JUBA, South Sudan, South Sudan said, it would not shut down oil production, despite growing pressure from lawmakers, calling for a temporal halt due to declining oil prices.

Minister of Petroleum, Ezekiel Lul Gatkuoth, said, his ministry was seeking to increase oil production from the current 133,000 barrels per day to 350,000 next year.

“Instead of shutting it down, we are going to increase the production in early 2017,” Gatkuoth said.

He added that, the government had put measures in place, to restore security at oil-producing sites.

South Sudan, which descended into civil war in Dec, 2013, depends on oil revenue to finance some 98 percent of its budget.

The landlocked country uses the pipeline in its northern neighbour Sudan, to transport its crude oil to the international market.

Oil production plummeted, after the civil war forced major oil fields in Upper Nile and Unity states to shut down.

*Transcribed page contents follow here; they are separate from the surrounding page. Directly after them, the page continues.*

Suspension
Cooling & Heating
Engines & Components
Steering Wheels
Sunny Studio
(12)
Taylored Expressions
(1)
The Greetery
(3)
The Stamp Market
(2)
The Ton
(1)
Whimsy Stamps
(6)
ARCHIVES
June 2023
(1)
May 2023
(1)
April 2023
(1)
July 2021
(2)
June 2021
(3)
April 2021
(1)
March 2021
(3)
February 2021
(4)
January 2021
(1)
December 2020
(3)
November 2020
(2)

Declining oil prices mean South Sudan is unable to fetch substantial revenue from oil, while the parliament claimed last month, the government got only 19 percent of oil revenue and that Sudan was taking the bigger portion.

An agreement reached in 2012, requires South Sudan to pay Sudan 24 U.S. dollars per barrel, for pipeline fee and other tariffs.

Gatkuoth said, his ministry had invited global oil companies to assess the sustainability of oil blocks that are not currently in use in the country and to invest.

“We are inviting all the oil companies to come and invest in South Sudan, and if they meet the criteria of technical and financial capability, we will award them oil blocks to explore,” he said.